> **Problem description**
Look below for the line that contains "Kiểu tròng: Trơn", then copy it and each following line exactly, through and including the line that contains "Mã sản phẩm: OO9154-12(62)".

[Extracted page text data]
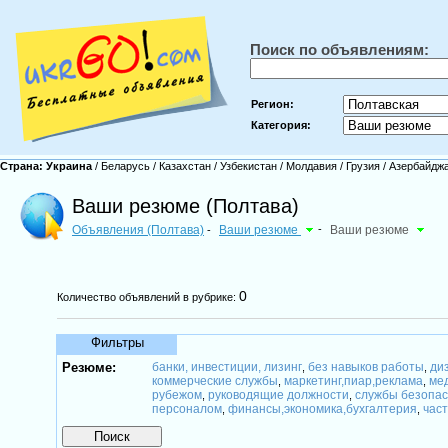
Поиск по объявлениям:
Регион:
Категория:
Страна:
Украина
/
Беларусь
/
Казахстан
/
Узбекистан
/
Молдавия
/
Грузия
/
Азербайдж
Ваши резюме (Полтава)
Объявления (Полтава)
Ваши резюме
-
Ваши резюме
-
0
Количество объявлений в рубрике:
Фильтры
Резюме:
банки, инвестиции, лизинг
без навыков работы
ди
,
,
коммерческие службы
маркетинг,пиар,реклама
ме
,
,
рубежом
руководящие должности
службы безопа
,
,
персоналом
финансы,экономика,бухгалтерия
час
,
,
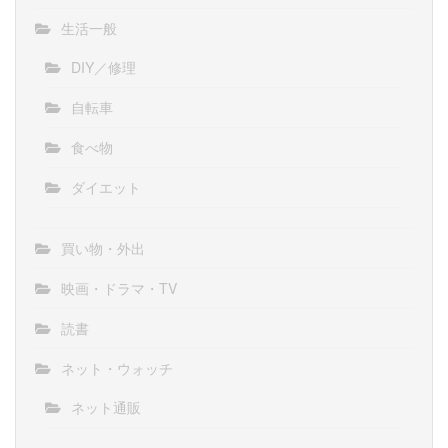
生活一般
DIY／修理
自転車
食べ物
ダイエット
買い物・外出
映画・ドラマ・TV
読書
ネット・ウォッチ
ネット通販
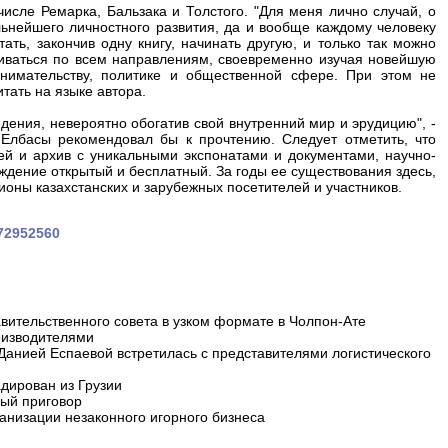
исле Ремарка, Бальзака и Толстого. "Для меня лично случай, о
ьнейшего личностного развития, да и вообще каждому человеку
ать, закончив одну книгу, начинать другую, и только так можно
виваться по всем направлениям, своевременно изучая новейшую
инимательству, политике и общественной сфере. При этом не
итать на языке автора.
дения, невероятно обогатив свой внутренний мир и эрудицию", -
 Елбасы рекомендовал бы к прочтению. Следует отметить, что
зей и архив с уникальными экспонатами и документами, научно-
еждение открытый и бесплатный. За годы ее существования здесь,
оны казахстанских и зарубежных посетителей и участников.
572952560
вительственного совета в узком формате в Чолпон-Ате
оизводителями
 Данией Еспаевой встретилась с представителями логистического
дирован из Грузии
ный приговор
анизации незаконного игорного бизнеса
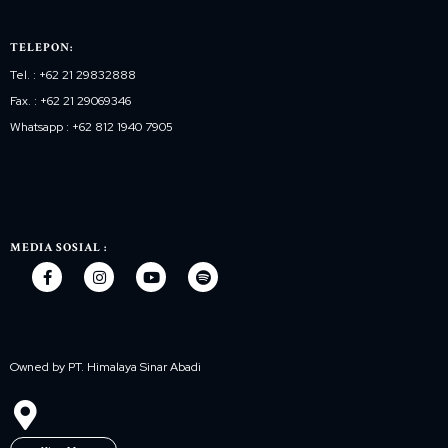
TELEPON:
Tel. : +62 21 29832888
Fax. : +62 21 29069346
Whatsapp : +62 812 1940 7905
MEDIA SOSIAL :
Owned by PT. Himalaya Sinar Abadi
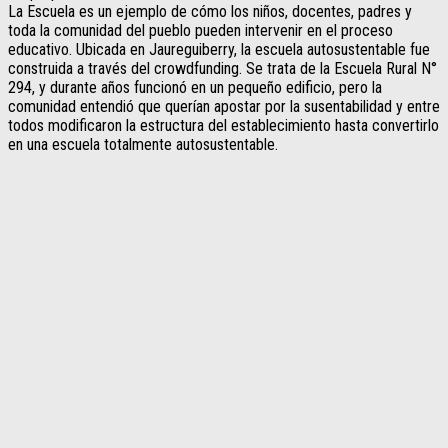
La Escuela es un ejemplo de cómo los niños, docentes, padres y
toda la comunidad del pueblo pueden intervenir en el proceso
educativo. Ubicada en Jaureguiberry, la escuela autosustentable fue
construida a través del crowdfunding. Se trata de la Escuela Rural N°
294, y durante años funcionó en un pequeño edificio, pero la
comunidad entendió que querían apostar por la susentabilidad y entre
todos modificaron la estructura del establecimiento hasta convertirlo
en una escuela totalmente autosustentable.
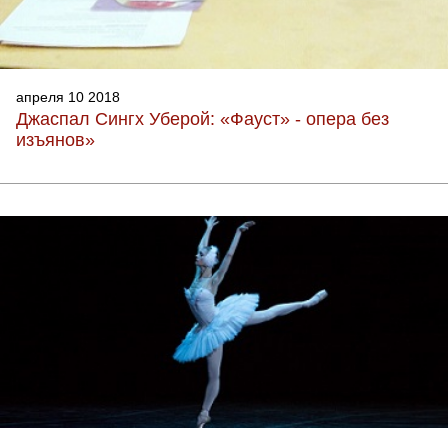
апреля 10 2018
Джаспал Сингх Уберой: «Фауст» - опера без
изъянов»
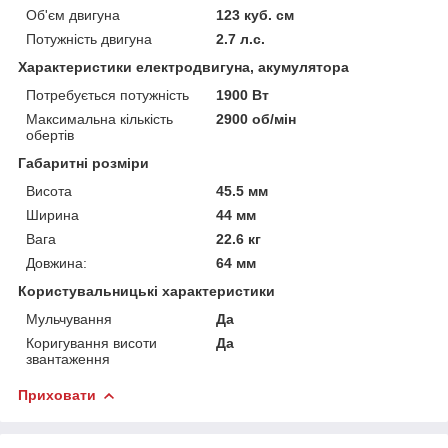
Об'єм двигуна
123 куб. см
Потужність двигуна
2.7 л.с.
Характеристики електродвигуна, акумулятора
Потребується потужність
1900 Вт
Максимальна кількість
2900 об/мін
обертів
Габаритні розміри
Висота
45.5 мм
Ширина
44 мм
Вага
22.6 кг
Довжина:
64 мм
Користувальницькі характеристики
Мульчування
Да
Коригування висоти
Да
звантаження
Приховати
==
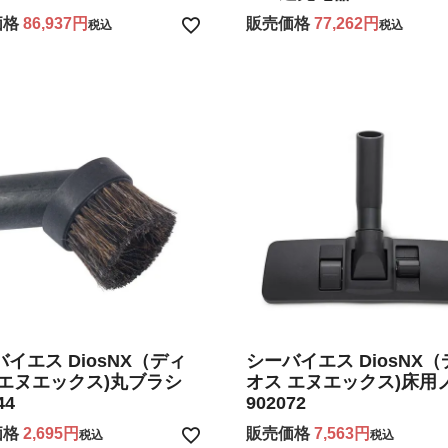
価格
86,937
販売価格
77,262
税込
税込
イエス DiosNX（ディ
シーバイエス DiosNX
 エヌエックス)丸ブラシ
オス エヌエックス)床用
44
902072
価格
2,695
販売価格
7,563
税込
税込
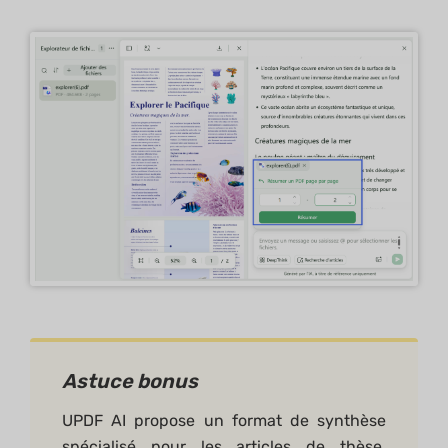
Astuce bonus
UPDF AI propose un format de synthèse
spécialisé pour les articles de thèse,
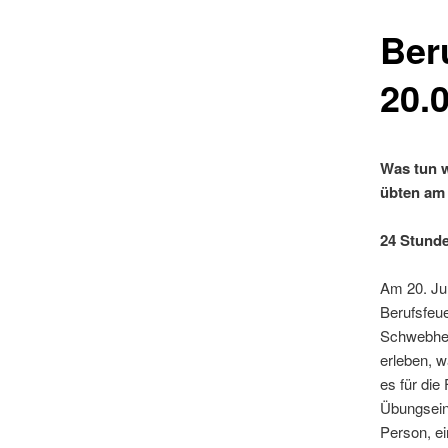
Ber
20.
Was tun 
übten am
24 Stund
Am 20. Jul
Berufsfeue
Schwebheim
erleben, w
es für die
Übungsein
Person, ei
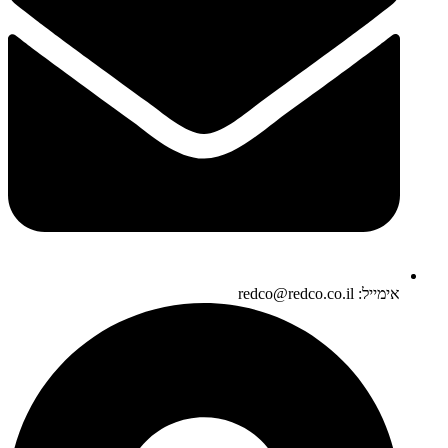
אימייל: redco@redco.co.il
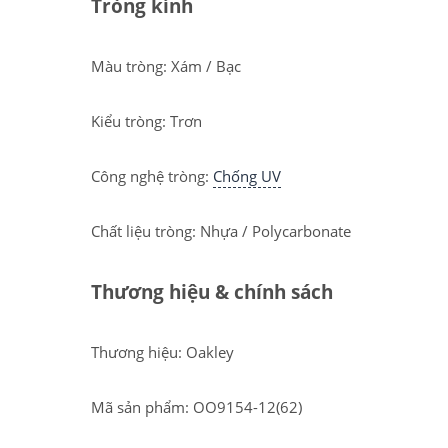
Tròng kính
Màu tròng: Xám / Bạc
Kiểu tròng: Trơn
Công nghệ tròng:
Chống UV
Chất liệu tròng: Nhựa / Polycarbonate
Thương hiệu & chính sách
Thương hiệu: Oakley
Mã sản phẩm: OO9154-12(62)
--
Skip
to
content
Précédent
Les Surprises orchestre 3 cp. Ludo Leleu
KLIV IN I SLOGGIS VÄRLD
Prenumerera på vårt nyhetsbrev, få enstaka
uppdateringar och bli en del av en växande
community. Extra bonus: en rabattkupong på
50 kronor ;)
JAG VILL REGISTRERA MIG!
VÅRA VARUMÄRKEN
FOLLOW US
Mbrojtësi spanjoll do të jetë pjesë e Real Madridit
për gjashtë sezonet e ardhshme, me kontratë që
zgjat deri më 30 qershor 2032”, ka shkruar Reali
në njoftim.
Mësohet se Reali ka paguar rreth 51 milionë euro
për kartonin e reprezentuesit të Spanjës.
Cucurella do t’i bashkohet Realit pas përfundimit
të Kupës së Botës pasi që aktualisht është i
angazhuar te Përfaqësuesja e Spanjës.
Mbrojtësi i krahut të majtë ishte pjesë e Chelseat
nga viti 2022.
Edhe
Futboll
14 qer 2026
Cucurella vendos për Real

> **Exercise answer**
Kiểu tròng: Trơn
Công nghệ tròng:
Chống UV
Chất liệu tròng: Nhựa / Polycarbonate
Thương hiệu & chính sách
Thương hiệu: Oakley
Mã sản phẩm: OO9154-12(62)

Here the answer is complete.